Capital and stock markets work just fine, if they’re properly structured, regulated and policed. ASIC has always been an under-resourced insiders’ giggle, but allowing our bourse to list on itself, in turn incentivising its Board to all sorts of lucrative but fundamentally-conflicted operational tweaks, is what’s really made the ASX a bit of a capital-raising laughing stock globally, these days. Exchanges everywhere are under severe pressure from the extreme over-financialisation of the world economy, but our local failure to keep ahead and on top of the entirely foreseeable consequences of retail trading platforms, multi-derivative synthetic trading instruments, effective bidding wars for hi-speed fibre-optic connectivity and the vastly increased need to actively police disclosure and prospectus obligations is what’s made legal grifts like Afterpay so rife here.
It’s drenching Australian Capitalism in an unfairly grotesque stench.
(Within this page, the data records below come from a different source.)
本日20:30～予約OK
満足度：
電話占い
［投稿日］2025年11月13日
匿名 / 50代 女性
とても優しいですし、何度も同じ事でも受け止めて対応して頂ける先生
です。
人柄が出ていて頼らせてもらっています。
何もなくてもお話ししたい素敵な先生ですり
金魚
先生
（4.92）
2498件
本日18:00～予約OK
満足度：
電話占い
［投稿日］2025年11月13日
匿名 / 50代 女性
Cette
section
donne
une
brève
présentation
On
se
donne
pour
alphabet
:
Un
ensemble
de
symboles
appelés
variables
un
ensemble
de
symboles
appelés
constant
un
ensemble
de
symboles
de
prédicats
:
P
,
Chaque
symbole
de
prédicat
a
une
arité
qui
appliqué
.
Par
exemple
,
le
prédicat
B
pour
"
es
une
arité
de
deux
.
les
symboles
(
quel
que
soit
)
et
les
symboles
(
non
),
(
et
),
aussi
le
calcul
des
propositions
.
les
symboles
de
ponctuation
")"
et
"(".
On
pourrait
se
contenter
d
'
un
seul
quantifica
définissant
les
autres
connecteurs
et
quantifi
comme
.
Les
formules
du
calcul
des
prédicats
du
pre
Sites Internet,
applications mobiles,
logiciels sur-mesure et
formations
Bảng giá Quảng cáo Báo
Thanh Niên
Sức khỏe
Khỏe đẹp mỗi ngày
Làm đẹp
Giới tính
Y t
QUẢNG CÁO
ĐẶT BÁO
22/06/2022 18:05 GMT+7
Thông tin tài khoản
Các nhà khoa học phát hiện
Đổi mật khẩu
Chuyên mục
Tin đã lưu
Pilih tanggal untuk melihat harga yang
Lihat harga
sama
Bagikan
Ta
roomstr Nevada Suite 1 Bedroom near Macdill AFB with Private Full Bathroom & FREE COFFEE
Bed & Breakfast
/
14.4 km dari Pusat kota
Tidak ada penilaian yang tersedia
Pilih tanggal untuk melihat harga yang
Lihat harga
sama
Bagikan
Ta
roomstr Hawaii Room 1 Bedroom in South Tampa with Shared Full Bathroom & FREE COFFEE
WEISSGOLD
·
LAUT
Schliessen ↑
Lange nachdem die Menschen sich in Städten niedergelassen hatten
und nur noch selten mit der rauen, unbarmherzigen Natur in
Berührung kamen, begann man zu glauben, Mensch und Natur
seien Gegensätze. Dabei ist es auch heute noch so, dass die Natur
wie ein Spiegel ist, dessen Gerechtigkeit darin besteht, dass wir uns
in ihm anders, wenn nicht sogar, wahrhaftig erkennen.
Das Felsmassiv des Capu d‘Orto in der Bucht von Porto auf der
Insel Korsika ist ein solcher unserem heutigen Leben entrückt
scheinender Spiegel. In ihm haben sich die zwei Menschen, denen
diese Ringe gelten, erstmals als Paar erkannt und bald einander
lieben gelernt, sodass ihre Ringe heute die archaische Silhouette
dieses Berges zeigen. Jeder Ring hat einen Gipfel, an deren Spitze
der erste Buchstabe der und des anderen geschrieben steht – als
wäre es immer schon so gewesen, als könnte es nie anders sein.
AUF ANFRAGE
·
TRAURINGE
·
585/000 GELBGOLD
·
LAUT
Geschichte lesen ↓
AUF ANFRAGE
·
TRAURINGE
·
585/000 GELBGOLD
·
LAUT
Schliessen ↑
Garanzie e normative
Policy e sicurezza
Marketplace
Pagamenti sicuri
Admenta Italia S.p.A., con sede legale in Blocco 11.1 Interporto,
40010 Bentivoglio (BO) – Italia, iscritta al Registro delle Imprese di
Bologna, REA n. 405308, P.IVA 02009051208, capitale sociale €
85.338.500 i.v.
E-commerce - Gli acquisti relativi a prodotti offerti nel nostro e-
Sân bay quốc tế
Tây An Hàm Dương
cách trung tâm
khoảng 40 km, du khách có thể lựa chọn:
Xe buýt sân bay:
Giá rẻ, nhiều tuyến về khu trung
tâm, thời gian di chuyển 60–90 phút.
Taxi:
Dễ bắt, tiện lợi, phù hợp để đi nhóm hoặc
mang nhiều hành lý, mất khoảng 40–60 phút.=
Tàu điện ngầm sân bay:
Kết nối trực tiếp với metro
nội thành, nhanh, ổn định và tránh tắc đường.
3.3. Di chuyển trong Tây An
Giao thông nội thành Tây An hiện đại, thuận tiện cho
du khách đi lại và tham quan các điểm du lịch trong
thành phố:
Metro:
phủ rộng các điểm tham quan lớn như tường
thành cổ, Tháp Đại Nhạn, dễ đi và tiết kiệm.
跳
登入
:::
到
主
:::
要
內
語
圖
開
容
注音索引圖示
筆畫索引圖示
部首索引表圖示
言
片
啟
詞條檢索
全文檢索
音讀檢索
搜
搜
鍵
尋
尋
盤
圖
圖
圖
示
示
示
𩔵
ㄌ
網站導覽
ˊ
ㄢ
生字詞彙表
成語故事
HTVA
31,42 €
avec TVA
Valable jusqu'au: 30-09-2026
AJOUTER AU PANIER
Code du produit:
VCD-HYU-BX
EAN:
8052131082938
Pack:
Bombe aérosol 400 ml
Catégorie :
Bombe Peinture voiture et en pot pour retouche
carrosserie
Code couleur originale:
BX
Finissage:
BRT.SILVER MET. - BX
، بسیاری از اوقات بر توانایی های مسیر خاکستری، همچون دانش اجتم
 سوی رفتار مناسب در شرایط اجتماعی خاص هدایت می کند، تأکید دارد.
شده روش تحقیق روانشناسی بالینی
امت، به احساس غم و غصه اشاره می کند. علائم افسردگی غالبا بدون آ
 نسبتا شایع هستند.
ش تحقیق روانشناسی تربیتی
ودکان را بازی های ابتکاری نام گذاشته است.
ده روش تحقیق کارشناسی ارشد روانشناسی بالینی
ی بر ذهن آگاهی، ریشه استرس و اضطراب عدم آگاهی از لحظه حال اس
No-one wants to admit it, but the speculative end of the ASX at least – which is supposed to be the engine room of future real growth in a strategically disruptive market – is functioning not far short of a loaded casino, now. The damaging impact of a Full Blown Dog Trade like Dorsey’s Afterpay blunder, on Australia’s entrepreunerial reputation as seen through the eyes of global venture capital, is much bigger than our more serious tech and fin start-up prospects yet realise. International money will be scrutinising the future (and maybe current) likes of Prospa, Canva, Sezzle, etc with more brutal scepticism every day.
Ive also lost money buying conventional shares that were recommended by motley fool, I think disingenuously.
Anyone who speaks as quickly as does Scott Phillips is clearly a shonk.
That he has a daily slot on Steve ‘Poison Dwarf’ Price’s radio show should be a warning.
Yes, me too…The Fools are anyone who swallow their tripe without checking. But at least conventional stocks have a fathomable fundamentals bedrock. If you DYOR diligently you can at least take your chances honestly at the casino based on assay numbers, tech trial results, sales figures…unless there’s outright fraud in the mix. Which even then is at least traceable and actionable, so there’s an ethical deterrent in play. (Theranos!)
Thing about an Afterpay…nobody did anything that’s not totes legal.m! Still a grift, but I bet Molner and Eisner sleep perfectly easy. And why not?!
In most of Australia people are generally protected from liability when they apologise. https://www.ombo.nsw.gov.au/__data/assets/pdf_file/0019/134614/MUCC_2021_3.6.pdf
In my view the legal and political worlds are either unaware of this or refuse to acknowledge it for various reasons
Amazing and we can’t get a fair crack for whistle blowers.
Of course, when it came to mentioning Australian politicians, you only mention Dan Andrews. Not Morrison the professional PR-man turned PM, and someone’s who did far worse to people than Dan Andrews did. No. Dan Andrews, and only Dan Andrews,when there are so many others who have sorry’d-not-sorry’d.
So blatantly biased, Adam. It’s pathetic.
Your holidays business is doing better nowadays, but you just keep sooking and sooking.
What an interesting comment, filibustered. I didn’t understand your last venal paragraph, so I clicked on the author’s bio.
Now I think I see what you are alluding to – that Crikey is negative on Andrews because the Covid lockdown that occurred in Victoria was bad for the business interests of one of Crikey’s founders. Is that it?
Well, it would be understandable for a Crikey founder to lament the loss of an income stream that subsidises the publication, if that’s what’s been happening.
But I think you’re on the right track with Morrison. The money he saved by not building remote quarantine facilities at the start of the pandemic is small compared to the money lost from extensive lockdowns.
That shouldn’t be a difficult phenomenon to report on investigatively, assuming our society has a robust, sophisticated press.
But perhaps we don’t have that. Perhaps we only have a chicken and an egg arguing with a kettle and a pot.
This could be fixed by Andrew’s granting Crikey a grant for a new car park and changing room in the lead up to the election.
Morrison never apologised for anything.